Ein Kreuzfahrtschiff wie die Queen Mary 2 gibt ein gutes Referenzobjekt ab. Nicht nur für die Werft, sondern auch für die beteiligten Innenausrüster. Zu ihnen gehört etwa Schindler. Der Schweizer Aufzugshersteller hat das aus 17 Decks bestehende Schiff mit 35 Fahrstühlen und acht Spezialfahrtreppen ausgestattet.

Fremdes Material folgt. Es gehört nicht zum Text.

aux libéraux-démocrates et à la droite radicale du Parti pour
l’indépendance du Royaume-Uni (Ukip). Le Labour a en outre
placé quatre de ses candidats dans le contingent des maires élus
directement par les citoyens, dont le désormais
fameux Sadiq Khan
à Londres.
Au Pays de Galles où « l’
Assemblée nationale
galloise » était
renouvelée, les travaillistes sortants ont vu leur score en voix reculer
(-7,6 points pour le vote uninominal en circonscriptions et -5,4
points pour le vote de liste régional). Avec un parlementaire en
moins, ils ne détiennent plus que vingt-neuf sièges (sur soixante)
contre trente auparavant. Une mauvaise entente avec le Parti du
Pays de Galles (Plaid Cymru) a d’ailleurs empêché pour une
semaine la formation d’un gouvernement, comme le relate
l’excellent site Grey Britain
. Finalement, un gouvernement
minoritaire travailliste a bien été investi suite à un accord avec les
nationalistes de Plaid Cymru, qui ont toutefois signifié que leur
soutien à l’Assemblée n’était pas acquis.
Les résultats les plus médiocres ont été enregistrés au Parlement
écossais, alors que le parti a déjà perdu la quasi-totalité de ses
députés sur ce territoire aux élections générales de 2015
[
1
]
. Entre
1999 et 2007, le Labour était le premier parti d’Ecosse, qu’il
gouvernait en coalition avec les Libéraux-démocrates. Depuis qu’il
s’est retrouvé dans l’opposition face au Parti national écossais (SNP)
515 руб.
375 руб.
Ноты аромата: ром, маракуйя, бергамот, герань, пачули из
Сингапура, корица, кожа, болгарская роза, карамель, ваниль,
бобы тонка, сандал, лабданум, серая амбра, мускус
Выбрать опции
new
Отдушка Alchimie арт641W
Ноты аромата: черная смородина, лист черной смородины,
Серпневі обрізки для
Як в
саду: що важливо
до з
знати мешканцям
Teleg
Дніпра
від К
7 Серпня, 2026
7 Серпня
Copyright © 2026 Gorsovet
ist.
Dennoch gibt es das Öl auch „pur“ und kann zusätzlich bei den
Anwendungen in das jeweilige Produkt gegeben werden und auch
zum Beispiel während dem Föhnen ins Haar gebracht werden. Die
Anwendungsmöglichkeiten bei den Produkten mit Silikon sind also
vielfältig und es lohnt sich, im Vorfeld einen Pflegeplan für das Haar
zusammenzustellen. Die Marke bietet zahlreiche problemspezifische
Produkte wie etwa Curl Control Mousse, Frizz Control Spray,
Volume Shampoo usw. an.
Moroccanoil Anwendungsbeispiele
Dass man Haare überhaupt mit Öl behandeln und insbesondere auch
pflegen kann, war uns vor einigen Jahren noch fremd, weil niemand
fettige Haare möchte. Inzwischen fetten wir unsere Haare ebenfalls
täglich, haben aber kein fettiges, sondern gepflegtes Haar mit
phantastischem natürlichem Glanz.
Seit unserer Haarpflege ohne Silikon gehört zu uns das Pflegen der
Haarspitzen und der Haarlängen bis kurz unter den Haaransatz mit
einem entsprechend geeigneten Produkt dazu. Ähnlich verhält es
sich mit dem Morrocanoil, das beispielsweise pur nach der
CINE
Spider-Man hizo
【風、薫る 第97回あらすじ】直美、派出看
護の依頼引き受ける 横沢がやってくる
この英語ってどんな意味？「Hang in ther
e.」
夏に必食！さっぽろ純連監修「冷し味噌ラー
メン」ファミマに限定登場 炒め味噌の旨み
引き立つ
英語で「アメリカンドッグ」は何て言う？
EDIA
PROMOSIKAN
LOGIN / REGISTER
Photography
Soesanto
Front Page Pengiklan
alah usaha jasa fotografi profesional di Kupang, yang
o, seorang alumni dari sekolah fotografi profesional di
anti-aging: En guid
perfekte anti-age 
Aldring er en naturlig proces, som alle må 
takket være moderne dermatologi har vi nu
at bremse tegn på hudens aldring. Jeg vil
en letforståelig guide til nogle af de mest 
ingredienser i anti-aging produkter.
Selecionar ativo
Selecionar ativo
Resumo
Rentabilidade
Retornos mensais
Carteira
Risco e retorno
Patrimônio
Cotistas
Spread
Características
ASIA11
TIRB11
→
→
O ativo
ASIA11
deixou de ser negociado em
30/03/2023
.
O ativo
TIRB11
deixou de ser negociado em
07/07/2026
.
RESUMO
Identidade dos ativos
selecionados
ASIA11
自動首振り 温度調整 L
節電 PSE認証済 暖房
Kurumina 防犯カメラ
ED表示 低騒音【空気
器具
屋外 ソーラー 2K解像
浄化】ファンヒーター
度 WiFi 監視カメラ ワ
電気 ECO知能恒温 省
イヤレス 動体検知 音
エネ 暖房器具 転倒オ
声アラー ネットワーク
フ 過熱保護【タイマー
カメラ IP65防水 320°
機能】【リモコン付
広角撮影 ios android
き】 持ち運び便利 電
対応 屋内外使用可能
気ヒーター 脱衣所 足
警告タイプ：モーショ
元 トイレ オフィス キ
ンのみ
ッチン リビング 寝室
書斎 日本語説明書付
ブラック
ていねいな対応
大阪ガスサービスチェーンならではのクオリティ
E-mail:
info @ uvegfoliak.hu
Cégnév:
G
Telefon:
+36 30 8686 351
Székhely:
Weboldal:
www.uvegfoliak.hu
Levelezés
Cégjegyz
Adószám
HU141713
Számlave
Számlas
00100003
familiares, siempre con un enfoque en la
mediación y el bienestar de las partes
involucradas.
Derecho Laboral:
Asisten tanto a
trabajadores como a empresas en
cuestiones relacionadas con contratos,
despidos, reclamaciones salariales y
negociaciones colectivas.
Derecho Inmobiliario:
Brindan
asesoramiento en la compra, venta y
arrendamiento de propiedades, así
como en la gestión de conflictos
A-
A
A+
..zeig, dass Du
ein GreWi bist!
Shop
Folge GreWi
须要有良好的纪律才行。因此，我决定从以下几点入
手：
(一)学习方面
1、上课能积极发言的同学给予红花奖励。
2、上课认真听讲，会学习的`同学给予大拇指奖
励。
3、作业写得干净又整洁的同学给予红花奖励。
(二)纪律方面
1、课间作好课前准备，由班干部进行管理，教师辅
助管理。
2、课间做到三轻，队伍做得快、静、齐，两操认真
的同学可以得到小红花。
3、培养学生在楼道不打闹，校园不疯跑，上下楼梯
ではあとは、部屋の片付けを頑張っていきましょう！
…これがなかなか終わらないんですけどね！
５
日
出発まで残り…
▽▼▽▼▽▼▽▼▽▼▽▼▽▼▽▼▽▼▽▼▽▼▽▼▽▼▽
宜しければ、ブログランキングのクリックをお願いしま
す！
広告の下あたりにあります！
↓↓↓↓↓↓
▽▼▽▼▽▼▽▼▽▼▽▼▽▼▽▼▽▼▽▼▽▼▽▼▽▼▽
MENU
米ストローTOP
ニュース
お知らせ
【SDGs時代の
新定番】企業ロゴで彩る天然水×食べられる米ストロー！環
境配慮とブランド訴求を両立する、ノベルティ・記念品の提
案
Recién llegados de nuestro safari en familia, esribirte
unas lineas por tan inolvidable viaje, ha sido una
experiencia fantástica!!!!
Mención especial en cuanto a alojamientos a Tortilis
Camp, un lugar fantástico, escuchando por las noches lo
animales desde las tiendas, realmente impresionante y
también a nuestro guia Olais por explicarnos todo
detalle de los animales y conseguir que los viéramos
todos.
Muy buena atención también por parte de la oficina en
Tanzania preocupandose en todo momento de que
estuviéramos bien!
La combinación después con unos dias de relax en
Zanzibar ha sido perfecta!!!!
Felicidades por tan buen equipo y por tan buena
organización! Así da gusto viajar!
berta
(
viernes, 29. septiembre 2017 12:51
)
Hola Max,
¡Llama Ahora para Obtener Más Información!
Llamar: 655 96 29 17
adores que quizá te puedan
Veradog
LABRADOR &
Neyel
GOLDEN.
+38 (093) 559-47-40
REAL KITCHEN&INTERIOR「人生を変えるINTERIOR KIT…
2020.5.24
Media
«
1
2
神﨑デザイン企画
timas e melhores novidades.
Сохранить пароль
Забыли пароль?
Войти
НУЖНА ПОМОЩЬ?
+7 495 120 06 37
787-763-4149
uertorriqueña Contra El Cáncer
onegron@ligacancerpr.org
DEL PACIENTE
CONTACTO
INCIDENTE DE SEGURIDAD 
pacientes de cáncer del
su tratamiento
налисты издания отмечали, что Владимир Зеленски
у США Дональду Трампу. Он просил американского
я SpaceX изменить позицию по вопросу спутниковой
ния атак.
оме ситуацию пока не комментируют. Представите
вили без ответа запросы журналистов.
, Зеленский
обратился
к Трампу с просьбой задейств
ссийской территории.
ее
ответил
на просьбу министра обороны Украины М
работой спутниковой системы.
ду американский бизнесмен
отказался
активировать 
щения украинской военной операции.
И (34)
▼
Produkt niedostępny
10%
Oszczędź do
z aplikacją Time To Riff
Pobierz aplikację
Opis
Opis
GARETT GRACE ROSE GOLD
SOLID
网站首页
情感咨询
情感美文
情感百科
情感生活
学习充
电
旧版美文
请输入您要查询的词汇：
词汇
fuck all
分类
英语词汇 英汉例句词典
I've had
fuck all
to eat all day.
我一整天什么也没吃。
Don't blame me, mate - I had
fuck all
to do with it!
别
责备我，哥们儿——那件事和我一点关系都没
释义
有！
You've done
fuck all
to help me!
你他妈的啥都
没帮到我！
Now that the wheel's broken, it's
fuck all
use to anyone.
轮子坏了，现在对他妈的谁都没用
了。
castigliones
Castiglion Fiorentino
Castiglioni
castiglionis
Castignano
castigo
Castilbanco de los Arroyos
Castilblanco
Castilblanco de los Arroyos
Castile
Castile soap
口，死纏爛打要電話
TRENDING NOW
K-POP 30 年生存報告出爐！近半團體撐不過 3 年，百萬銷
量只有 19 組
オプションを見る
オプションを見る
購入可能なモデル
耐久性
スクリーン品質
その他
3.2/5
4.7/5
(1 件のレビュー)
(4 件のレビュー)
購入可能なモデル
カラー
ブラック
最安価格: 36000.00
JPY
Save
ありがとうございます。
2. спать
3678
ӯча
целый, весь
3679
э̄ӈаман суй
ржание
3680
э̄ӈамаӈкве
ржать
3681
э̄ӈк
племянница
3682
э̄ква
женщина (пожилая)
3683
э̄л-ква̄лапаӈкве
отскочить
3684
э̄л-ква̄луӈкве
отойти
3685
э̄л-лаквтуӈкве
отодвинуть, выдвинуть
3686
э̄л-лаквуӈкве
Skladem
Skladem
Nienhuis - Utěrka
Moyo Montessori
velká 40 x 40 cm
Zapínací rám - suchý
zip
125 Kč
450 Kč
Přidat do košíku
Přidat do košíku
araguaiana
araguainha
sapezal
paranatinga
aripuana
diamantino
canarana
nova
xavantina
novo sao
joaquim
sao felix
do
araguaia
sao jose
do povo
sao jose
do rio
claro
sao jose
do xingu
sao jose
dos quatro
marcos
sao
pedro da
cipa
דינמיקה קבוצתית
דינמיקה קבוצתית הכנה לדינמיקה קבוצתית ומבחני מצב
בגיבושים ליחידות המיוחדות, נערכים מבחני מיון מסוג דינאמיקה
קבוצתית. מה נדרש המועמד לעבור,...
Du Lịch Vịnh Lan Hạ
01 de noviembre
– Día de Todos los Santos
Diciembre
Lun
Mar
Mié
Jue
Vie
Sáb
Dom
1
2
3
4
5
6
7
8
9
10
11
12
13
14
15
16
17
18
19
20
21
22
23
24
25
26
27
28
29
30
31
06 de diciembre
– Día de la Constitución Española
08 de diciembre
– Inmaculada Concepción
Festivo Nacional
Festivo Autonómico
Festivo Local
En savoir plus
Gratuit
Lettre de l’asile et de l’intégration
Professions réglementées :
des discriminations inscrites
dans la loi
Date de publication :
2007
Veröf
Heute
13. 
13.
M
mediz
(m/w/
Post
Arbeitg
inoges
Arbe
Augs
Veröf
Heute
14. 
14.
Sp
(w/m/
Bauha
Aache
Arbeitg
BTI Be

Im Alltagsgeschäft bewegt sich Schindler meist auf festem Boden. Die Eidgenossen rüsten Flughäfen sowie Wohn- und Geschäftshäuser mit Aufzügen und Rolltreppen aus. Bei Rolltreppen ist der Konzern weltweit die Nummer eins, bei Liften rangiert er an zweiter Stelle hinter dem US-Rivalen Otis. Mehr als 900 Millionen Menschen nutzen täglich Geräte von Schindler.
Hoffnung ruht auf Asien
Die Wirtschaftskrise ging jedoch auch an Schindler nicht spurlos vorbei. Nach fünf Jahren Wachstum sank der Umsatz im vergangenen Geschäftsjahr erstmals wieder, wobei die Auswirkung auf den Ertrag moderat ausfiel. Aufgrund eines rigorosen Kostenmanagements erzielte der Industriekonzern einen Gewinn vor Zinsen und Steuern (Ebit) in Höhe von 974 Millionen Schweizer Franken (665 Millionen Euro) . Das entspricht einer Rendite von 7,7 Prozent - der höchsten in der Unternehmensgeschichte.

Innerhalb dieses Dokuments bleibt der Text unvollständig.